Copy the lines exactly as they appear, starting with the first line of the records and ending with the line that contains "WebSites, Publications, Books".

(RECORDS TO USE Opens)

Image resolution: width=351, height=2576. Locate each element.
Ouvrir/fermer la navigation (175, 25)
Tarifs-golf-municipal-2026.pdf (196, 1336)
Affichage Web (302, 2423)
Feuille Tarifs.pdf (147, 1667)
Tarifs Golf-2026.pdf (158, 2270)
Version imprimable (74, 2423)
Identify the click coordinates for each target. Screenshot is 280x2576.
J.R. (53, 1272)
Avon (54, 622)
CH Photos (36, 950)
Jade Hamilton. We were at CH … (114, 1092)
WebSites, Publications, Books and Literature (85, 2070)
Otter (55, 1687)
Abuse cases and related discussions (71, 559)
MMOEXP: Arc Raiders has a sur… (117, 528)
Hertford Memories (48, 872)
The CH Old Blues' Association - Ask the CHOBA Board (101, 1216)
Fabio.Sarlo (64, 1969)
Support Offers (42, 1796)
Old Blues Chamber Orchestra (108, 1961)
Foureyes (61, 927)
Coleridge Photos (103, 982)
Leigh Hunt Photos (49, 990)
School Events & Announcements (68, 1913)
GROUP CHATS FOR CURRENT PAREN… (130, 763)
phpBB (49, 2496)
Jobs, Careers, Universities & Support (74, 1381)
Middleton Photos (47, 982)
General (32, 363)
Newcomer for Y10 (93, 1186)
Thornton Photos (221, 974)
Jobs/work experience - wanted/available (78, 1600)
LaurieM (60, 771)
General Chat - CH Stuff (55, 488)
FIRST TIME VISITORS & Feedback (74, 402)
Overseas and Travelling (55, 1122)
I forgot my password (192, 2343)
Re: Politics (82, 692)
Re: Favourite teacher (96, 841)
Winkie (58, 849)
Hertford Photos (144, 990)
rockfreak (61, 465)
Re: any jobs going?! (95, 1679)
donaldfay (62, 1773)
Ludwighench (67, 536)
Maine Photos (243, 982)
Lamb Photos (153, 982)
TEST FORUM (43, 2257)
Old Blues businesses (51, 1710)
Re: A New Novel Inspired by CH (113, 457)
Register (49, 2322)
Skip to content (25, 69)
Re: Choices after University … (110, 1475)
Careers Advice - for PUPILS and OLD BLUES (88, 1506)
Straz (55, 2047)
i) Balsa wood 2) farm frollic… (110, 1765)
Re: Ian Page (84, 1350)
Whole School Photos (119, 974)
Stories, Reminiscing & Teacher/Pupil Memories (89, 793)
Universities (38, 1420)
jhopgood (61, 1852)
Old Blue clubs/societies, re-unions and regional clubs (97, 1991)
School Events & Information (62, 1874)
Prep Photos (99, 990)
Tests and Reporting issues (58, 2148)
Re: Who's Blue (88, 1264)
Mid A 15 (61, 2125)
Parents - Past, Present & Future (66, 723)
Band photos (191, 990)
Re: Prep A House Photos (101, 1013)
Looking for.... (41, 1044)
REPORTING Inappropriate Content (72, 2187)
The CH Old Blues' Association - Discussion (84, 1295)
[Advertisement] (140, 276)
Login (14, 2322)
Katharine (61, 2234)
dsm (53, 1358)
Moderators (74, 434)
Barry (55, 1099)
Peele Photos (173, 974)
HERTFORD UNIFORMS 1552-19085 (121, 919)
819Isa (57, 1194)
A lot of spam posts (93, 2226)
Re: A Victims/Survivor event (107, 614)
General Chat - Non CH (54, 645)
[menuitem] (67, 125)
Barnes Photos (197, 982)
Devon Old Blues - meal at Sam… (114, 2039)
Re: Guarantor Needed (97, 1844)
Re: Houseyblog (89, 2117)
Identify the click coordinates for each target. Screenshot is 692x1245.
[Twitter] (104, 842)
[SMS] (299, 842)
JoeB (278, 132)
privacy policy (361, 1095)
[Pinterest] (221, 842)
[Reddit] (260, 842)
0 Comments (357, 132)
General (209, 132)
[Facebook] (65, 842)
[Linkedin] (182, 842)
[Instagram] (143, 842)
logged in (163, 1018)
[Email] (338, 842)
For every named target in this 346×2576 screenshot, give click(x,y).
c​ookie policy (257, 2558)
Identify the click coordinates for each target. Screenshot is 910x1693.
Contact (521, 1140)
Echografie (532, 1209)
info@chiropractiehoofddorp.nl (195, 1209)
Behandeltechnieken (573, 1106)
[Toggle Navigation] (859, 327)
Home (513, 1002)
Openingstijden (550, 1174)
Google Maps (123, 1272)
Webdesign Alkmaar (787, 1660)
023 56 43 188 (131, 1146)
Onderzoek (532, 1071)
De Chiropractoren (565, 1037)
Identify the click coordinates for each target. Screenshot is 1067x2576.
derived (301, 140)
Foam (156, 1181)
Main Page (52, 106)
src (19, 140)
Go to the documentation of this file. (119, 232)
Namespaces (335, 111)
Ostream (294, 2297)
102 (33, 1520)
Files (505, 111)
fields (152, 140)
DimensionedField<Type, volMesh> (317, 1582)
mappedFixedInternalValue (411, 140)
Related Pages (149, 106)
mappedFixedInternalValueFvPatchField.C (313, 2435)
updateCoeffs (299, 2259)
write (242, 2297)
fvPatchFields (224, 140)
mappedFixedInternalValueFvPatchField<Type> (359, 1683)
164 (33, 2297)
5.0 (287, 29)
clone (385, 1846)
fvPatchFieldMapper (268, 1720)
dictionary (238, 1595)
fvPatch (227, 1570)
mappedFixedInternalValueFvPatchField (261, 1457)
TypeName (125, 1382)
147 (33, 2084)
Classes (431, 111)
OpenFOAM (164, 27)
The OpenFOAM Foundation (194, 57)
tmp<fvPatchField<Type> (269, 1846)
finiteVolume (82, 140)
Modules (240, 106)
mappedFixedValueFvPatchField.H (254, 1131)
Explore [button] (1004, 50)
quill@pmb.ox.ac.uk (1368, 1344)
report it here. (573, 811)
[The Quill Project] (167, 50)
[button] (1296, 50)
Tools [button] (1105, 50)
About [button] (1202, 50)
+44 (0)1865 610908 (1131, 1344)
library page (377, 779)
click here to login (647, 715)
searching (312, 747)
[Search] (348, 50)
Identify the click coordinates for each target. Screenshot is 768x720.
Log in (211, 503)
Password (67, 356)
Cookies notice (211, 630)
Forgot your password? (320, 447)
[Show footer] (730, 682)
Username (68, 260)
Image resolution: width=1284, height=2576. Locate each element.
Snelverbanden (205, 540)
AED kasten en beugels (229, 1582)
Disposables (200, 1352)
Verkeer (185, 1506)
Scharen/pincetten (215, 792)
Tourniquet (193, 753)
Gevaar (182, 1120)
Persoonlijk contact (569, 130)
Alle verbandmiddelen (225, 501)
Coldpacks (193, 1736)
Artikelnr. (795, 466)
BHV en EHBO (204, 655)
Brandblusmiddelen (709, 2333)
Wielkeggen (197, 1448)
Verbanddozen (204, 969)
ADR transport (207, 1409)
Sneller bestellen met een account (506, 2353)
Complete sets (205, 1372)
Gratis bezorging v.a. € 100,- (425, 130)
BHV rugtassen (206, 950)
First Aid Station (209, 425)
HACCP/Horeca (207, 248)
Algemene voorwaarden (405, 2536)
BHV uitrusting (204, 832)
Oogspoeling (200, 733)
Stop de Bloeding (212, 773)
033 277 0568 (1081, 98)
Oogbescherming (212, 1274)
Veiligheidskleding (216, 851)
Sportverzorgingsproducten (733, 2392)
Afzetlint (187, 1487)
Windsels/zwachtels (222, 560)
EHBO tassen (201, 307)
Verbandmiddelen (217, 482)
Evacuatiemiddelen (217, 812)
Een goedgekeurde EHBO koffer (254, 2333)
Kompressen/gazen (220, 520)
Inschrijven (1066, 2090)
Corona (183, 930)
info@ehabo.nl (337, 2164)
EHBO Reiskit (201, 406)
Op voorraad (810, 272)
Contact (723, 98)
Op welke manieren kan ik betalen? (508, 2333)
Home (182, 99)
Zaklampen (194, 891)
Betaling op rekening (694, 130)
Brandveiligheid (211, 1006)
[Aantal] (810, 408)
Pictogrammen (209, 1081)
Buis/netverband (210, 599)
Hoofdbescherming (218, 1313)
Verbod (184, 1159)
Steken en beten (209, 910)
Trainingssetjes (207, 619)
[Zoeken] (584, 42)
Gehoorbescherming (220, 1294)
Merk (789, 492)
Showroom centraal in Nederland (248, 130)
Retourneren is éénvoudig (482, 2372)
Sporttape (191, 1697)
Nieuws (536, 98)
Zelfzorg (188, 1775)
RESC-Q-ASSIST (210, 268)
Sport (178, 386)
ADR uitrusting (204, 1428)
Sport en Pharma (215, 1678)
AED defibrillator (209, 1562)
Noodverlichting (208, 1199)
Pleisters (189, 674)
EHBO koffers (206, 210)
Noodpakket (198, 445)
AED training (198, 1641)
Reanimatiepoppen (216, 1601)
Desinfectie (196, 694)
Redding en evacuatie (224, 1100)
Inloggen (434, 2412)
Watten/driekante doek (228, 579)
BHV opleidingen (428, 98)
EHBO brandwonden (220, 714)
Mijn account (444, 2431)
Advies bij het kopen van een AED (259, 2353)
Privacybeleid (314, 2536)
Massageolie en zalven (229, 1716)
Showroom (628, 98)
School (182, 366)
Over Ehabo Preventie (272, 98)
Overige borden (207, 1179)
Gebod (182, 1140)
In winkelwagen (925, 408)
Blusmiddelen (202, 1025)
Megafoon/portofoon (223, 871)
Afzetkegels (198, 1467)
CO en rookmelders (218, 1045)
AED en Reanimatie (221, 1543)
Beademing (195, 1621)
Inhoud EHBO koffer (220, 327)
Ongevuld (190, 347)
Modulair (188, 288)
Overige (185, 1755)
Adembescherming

(RECORDS TO USE Closes)

▸ **ANSWER AREA**:
Image resolution: width=351, height=2576. Locate each element.
Ouvrir/fermer la navigation (175, 25)
Tarifs-golf-municipal-2026.pdf (196, 1336)
Affichage Web (302, 2423)
Feuille Tarifs.pdf (147, 1667)
Tarifs Golf-2026.pdf (158, 2270)
Version imprimable (74, 2423)
Identify the click coordinates for each target. Screenshot is 280x2576.
J.R. (53, 1272)
Avon (54, 622)
CH Photos (36, 950)
Jade Hamilton. We were at CH … (114, 1092)
WebSites, Publications, Books and Literature (85, 2070)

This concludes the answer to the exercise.